Der hilft einem aber nicht, wenn man sich trotz Allradantrieb festgefahren hat. Ob Tiefschnee oder Erdmatsch, wegen des reichlich defensiven Volvo- ESP mit seiner besonders vorsichtigen Motordrossel verliert der XC60 auf tiefem, kraftraubendem Boden schon mal den nötigen Schwung, weil das ESP bereits leichtes seitliches Rutschen als Gefahr einstuft und vorsichtshalber Gas wegnimmt. Dennoch muss dann nicht unbedingt der nächsterreichbare Traktor ran. Denn das ESP und seine Motordrossel lassen sich über die Fahrprogrammwalze auf der Mittelkonsole beeinflussen. In den Einstellungen Dynamic oder Offroad schaltet sich das ESP zwar nicht ab, aber es setzt die Regelschwellen höher. Bei durchdrehenden Rädern greifen dann immer noch die Radbremsen ein, doch die Motordrossel wird gelockert, sodass wieder mehr Kraft an den Rädern ankommt. Dadurch baggert sich der Volvo dann meist doch aus Schnee und Schlamm, ohne fremde Hilfe in Anspruch nehmen zu müssen. Auch bei solchen Aktionen erweist sich der Allradantrieb als ausreichend dimensioniert, damit zuverlässig und fällt nicht etwa wegen Überhitzung oder Überlastung aus. Bei Allradsystemen, die wie beim Volvo mit einer Kupplung arbeiten, kommt das bei anderen Fabrikaten durchaus vor. Hier kann man sich auf die Zusatztraktion durch die über die Allradkupplung im Ölbad variabel angetriebenen Hinterräder verlassen. Diese Verlässlichkeit passt gut zum restlichen Charakter des charismatischen und nie protzig oder aggressiv wirkenden Schweden.
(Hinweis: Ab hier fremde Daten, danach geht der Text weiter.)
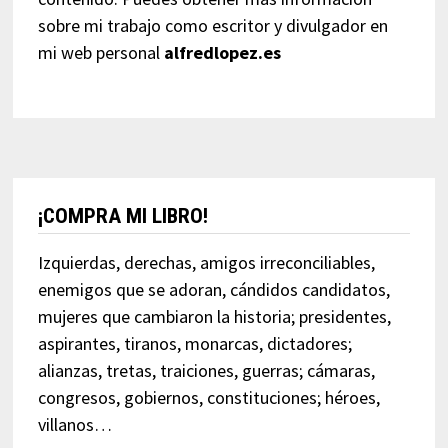
sobre mi trabajo como escritor y divulgador en
mi web personal
alfredlopez.es
¡COMPRA MI LIBRO!
Izquierdas, derechas, amigos irreconciliables,
enemigos que se adoran, cándidos candidatos,
mujeres que cambiaron la historia; presidentes,
aspirantes, tiranos, monarcas, dictadores;
alianzas, tretas, traiciones, guerras; cámaras,
congresos, gobiernos, constituciones; héroes,
villanos…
Reduzieren des ESP bringt Kraft im Schnee


Gleich wird das entlastete linke Hinterrad abgebremst, wodurch mehr Antriebsmoment zum rechten gelangt


+ Viel Bodenfreiheit • angenehmer Komfort • mehr als genügend Platz für die Insassen • sehr hohes Sicherheitsniveau • großzügige Serienausstattung

- Nur zwei Jahre Garantie • jährliche Wartung vorgeschrieben • nur durchschnittlich großer Laderaum • stark gewöhnungsbedürftige Bedienung • hohe Preise

Auch der mittlere Volvo XC fährt herrlich entspannend


Fazit Gesamtwertung: ★★★★ ☆

Am Volvo XC60 D4 ist alles dezent: dezent gestaltete Karosserie in dezenter Größe mit dezentem Innenraum, dezent antretender Vierzylinder-Turbodiesel mit völlig ausreichenden 190 PS, klassengerechte Zuladung und Anhängelast sowie wirklich gute Schlechtwegeeignung. Nur darf man sich nicht einbilden, hier etwas günstig zu bekommen.